Saturday, June 25, 2011

IRRESISTIBLE TARGETS: RANDY SAVAGE: THE Main OBITUARY

My obit of the Butch Man, Randy Savage, is in today's Independent; you can relate to it here. The newspaper gave it much of space, but had I had more there are a few things I would have liked to write about in more detail, admittedly it would have been more data than most of the readers wanted or required to know. It was slow to write, and I found that simply relating the highlights of Savage's career makes the place near the insanity of the wrestling business and its charm to 12 year old boys of all ages.

So I didn't feel I could waste space explaining the details of George 'The Animal' Steele's retard character. Put it this way: writing about Jake 'The Snake' Roberts disrupting a marriage by putting a cobra (why wasn't it his boa constrictor, Damien) in the wedding cake is better done deadpan.

One was his baseball career: Savage tried to style himself into a Pete Rose figure, willing to do anything in place to advance, including learning to throw ambidextrously. His talent was limited, however, which finally became clear, and he devoted himself to wrestling. I might have departed further into Savage's influences, beyond Gorgeous George, like Freddie Blassie (who was likewise a vast influence on the young Cassius Clay) and into the way Angelo Poffo was capable to set up a whole promotion with the limited intention of pushing his sons, and avoiding having them spending days in the wrestling equivalent of the minor leagues.

The love-hate relationship between Wild and Vince McMahon, who transmitted the WWWF and off it into today's WWE, was another subject I didn't take the distance to explore-Savage got a quick and deserved push, but today remains outside the WWE's own hall of fame. In one sense McMahon always seemed to face with Hogan, who had been his meal ticket, but there is besides the persistent rumour that Wolf had a relationship of some form with the identical young Stephanie McMahon, but I felt that was speculation I didn't want to get into in the setting of an obit.

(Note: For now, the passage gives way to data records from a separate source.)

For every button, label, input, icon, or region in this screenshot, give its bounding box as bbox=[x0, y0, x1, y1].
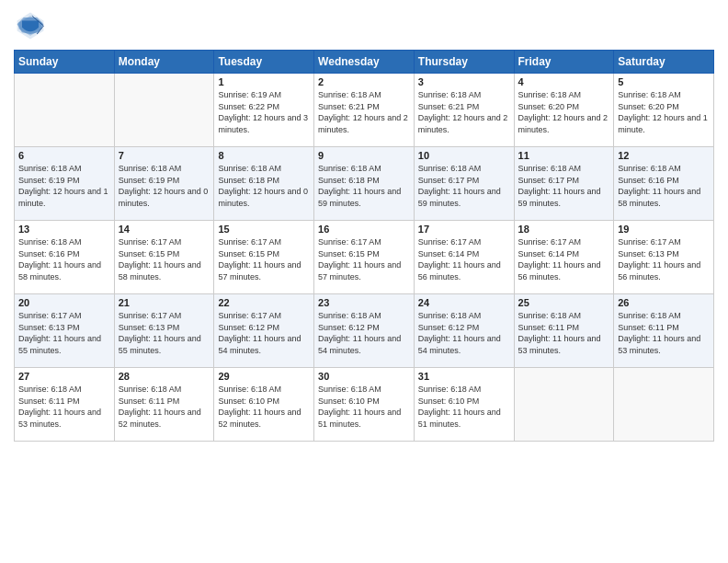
day-info: Sunrise: 6:19 AM Sunset: 6:22 PM Dayligh… bbox=[218, 89, 310, 135]
day-cell: 21Sunrise: 6:17 AM Sunset: 6:13 PM Dayli… bbox=[114, 294, 214, 368]
day-info: Sunrise: 6:18 AM Sunset: 6:21 PM Dayligh… bbox=[318, 89, 410, 135]
day-number: 13 bbox=[18, 224, 110, 235]
day-info: Sunrise: 6:18 AM Sunset: 6:12 PM Dayligh… bbox=[318, 310, 410, 356]
day-info: Sunrise: 6:18 AM Sunset: 6:16 PM Dayligh… bbox=[618, 163, 710, 209]
day-number: 15 bbox=[218, 224, 310, 235]
day-number: 3 bbox=[418, 76, 510, 87]
day-cell: 25Sunrise: 6:18 AM Sunset: 6:11 PM Dayli… bbox=[514, 294, 614, 368]
day-info: Sunrise: 6:18 AM Sunset: 6:12 PM Dayligh… bbox=[418, 310, 510, 356]
day-cell: 28Sunrise: 6:18 AM Sunset: 6:11 PM Dayli… bbox=[114, 368, 214, 442]
week-row-3: 13Sunrise: 6:18 AM Sunset: 6:16 PM Dayli… bbox=[15, 221, 714, 294]
day-number: 22 bbox=[218, 297, 310, 308]
day-cell bbox=[514, 368, 614, 442]
day-info: Sunrise: 6:18 AM Sunset: 6:11 PM Dayligh… bbox=[618, 310, 710, 356]
day-info: Sunrise: 6:17 AM Sunset: 6:15 PM Dayligh… bbox=[119, 236, 210, 282]
day-cell: 24Sunrise: 6:18 AM Sunset: 6:12 PM Dayli… bbox=[414, 294, 514, 368]
day-number: 18 bbox=[518, 224, 610, 235]
day-number: 14 bbox=[119, 224, 210, 235]
weekday-header-thursday: Thursday bbox=[414, 51, 514, 74]
day-info: Sunrise: 6:18 AM Sunset: 6:11 PM Dayligh… bbox=[18, 384, 110, 430]
day-number: 19 bbox=[618, 224, 710, 235]
day-number: 12 bbox=[618, 150, 710, 161]
day-cell: 8Sunrise: 6:18 AM Sunset: 6:18 PM Daylig… bbox=[214, 147, 314, 221]
day-number: 11 bbox=[518, 150, 610, 161]
day-cell: 31Sunrise: 6:18 AM Sunset: 6:10 PM Dayli… bbox=[414, 368, 514, 442]
day-cell: 7Sunrise: 6:18 AM Sunset: 6:19 PM Daylig… bbox=[114, 147, 214, 221]
day-cell: 1Sunrise: 6:19 AM Sunset: 6:22 PM Daylig… bbox=[214, 74, 314, 147]
day-number: 1 bbox=[218, 76, 310, 87]
day-info: Sunrise: 6:17 AM Sunset: 6:15 PM Dayligh… bbox=[318, 236, 410, 282]
day-number: 31 bbox=[418, 371, 510, 382]
weekday-header-monday: Monday bbox=[114, 51, 214, 74]
day-info: Sunrise: 6:18 AM Sunset: 6:17 PM Dayligh… bbox=[418, 163, 510, 209]
day-cell bbox=[614, 368, 714, 442]
weekday-header-sunday: Sunday bbox=[15, 51, 115, 74]
weekday-header-wednesday: Wednesday bbox=[314, 51, 415, 74]
day-cell: 10Sunrise: 6:18 AM Sunset: 6:17 PM Dayli… bbox=[414, 147, 514, 221]
logo bbox=[14, 9, 51, 42]
day-cell: 18Sunrise: 6:17 AM Sunset: 6:14 PM Dayli… bbox=[514, 221, 614, 294]
day-info: Sunrise: 6:18 AM Sunset: 6:10 PM Dayligh… bbox=[418, 384, 510, 430]
day-number: 24 bbox=[418, 297, 510, 308]
day-info: Sunrise: 6:17 AM Sunset: 6:13 PM Dayligh… bbox=[119, 310, 210, 356]
day-info: Sunrise: 6:17 AM Sunset: 6:13 PM Dayligh… bbox=[18, 310, 110, 356]
day-number: 4 bbox=[518, 76, 610, 87]
day-number: 6 bbox=[18, 150, 110, 161]
day-info: Sunrise: 6:18 AM Sunset: 6:18 PM Dayligh… bbox=[218, 163, 310, 209]
day-number: 9 bbox=[318, 150, 410, 161]
day-cell: 14Sunrise: 6:17 AM Sunset: 6:15 PM Dayli… bbox=[114, 221, 214, 294]
day-cell: 5Sunrise: 6:18 AM Sunset: 6:20 PM Daylig… bbox=[614, 74, 714, 147]
day-number: 17 bbox=[418, 224, 510, 235]
day-info: Sunrise: 6:18 AM Sunset: 6:20 PM Dayligh… bbox=[618, 89, 710, 135]
day-cell: 3Sunrise: 6:18 AM Sunset: 6:21 PM Daylig… bbox=[414, 74, 514, 147]
weekday-header-tuesday: Tuesday bbox=[214, 51, 314, 74]
day-info: Sunrise: 6:18 AM Sunset: 6:20 PM Dayligh… bbox=[518, 89, 610, 135]
week-row-5: 27Sunrise: 6:18 AM Sunset: 6:11 PM Dayli… bbox=[15, 368, 714, 442]
logo-icon bbox=[14, 9, 47, 42]
week-row-2: 6Sunrise: 6:18 AM Sunset: 6:19 PM Daylig… bbox=[15, 147, 714, 221]
week-row-1: 1Sunrise: 6:19 AM Sunset: 6:22 PM Daylig… bbox=[15, 74, 714, 147]
day-cell: 15Sunrise: 6:17 AM Sunset: 6:15 PM Dayli… bbox=[214, 221, 314, 294]
page: SundayMondayTuesdayWednesdayThursdayFrid… bbox=[0, 0, 728, 563]
day-info: Sunrise: 6:18 AM Sunset: 6:19 PM Dayligh… bbox=[18, 163, 110, 209]
day-cell: 23Sunrise: 6:18 AM Sunset: 6:12 PM Dayli… bbox=[314, 294, 415, 368]
day-number: 16 bbox=[318, 224, 410, 235]
day-info: Sunrise: 6:17 AM Sunset: 6:14 PM Dayligh… bbox=[518, 236, 610, 282]
day-cell: 11Sunrise: 6:18 AM Sunset: 6:17 PM Dayli… bbox=[514, 147, 614, 221]
day-number: 27 bbox=[18, 371, 110, 382]
day-info: Sunrise: 6:18 AM Sunset: 6:10 PM Dayligh… bbox=[218, 384, 310, 430]
day-cell: 9Sunrise: 6:18 AM Sunset: 6:18 PM Daylig… bbox=[314, 147, 415, 221]
day-info: Sunrise: 6:18 AM Sunset: 6:11 PM Dayligh… bbox=[119, 384, 210, 430]
day-info: Sunrise: 6:18 AM Sunset: 6:21 PM Dayligh… bbox=[418, 89, 510, 135]
day-number: 23 bbox=[318, 297, 410, 308]
day-cell: 19Sunrise: 6:17 AM Sunset: 6:13 PM Dayli… bbox=[614, 221, 714, 294]
header bbox=[14, 9, 714, 42]
day-number: 29 bbox=[218, 371, 310, 382]
day-number: 5 bbox=[618, 76, 710, 87]
calendar: SundayMondayTuesdayWednesdayThursdayFrid… bbox=[14, 50, 714, 442]
day-cell bbox=[114, 74, 214, 147]
day-info: Sunrise: 6:18 AM Sunset: 6:10 PM Dayligh… bbox=[318, 384, 410, 430]
day-cell bbox=[15, 74, 115, 147]
day-number: 21 bbox=[119, 297, 210, 308]
weekday-header-friday: Friday bbox=[514, 51, 614, 74]
day-cell: 17Sunrise: 6:17 AM Sunset: 6:14 PM Dayli… bbox=[414, 221, 514, 294]
day-info: Sunrise: 6:17 AM Sunset: 6:12 PM Dayligh… bbox=[218, 310, 310, 356]
day-info: Sunrise: 6:18 AM Sunset: 6:17 PM Dayligh… bbox=[518, 163, 610, 209]
day-number: 8 bbox=[218, 150, 310, 161]
day-cell: 16Sunrise: 6:17 AM Sunset: 6:15 PM Dayli… bbox=[314, 221, 415, 294]
day-info: Sunrise: 6:17 AM Sunset: 6:13 PM Dayligh… bbox=[618, 236, 710, 282]
day-cell: 29Sunrise: 6:18 AM Sunset: 6:10 PM Dayli… bbox=[214, 368, 314, 442]
day-info: Sunrise: 6:17 AM Sunset: 6:15 PM Dayligh… bbox=[218, 236, 310, 282]
day-info: Sunrise: 6:18 AM Sunset: 6:19 PM Dayligh… bbox=[119, 163, 210, 209]
day-cell: 27Sunrise: 6:18 AM Sunset: 6:11 PM Dayli… bbox=[15, 368, 115, 442]
day-number: 26 bbox=[618, 297, 710, 308]
day-cell: 6Sunrise: 6:18 AM Sunset: 6:19 PM Daylig… bbox=[15, 147, 115, 221]
day-number: 25 bbox=[518, 297, 610, 308]
weekday-header-saturday: Saturday bbox=[614, 51, 714, 74]
day-number: 2 bbox=[318, 76, 410, 87]
day-cell: 4Sunrise: 6:18 AM Sunset: 6:20 PM Daylig… bbox=[514, 74, 614, 147]
day-cell: 26Sunrise: 6:18 AM Sunset: 6:11 PM Dayli… bbox=[614, 294, 714, 368]
day-info: Sunrise: 6:18 AM Sunset: 6:16 PM Dayligh… bbox=[18, 236, 110, 282]
day-cell: 20Sunrise: 6:17 AM Sunset: 6:13 PM Dayli… bbox=[15, 294, 115, 368]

I would have liked to give some distance to 'Team Madness' as well, Savage's three-woman entourage which included his then-girl friend, a much younger stripper named Stephanie Bellars, whom he rechristened 'Gorgeous George'. The former two were Madusa Miceli, probably the most talented American woman wrestler of her generation, and Miss Madness, Nora Greenwald, who went on to become Molly Holly. Again I would have been speculating, but it seemed to make some kind of life-change when Savage stopped dating young strippers and settled into a kinship with his old baseball first love, who of trend was his own age.

The one bit that did get cut was more speculation, about the potential use of long-term use steroids and other drugs in precipitating Savage's heart attack; I noted the amazing number of wrestlers from that era who have died early, and particularly a number, like Brian Pillman or Savage, who were smaller guys pumped up to the form of dimensions and physiques McMahon desired and pushed. I also mentioned that Miss Elizabeth died in 2003, while life in a troubled relationship with Lex Luger, of an overdose of painkillers and alcohol.

But Savage's legacy will stay in the ring, where he was one of the big performers of the biggest boom wrestling is likely ever to enjoy. Unlike many of the superstars of that era, he went out and gave his all in the band most of time, and at his prime had some of the greatest matches, and surely one of the greatest acts, ever.